### Dataset extract
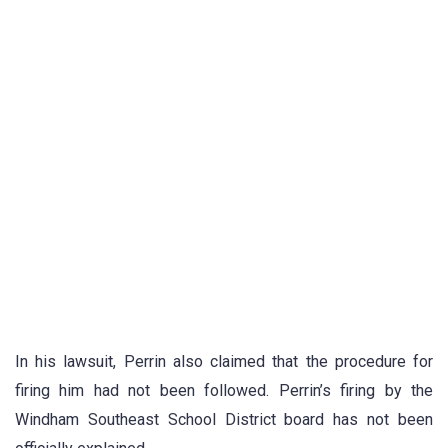
In his lawsuit, Perrin also claimed that the procedure for
firing him had not been followed. Perrin’s firing by the
Windham Southeast School District board has not been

### Task to carry out
Transcribe the full listing above exactly as it stands, minus the pictures.

### Solved problem
In his lawsuit, Perrin also claimed that the procedure for
firing him had not been followed. Perrin’s firing by the
Windham Southeast School District board has not been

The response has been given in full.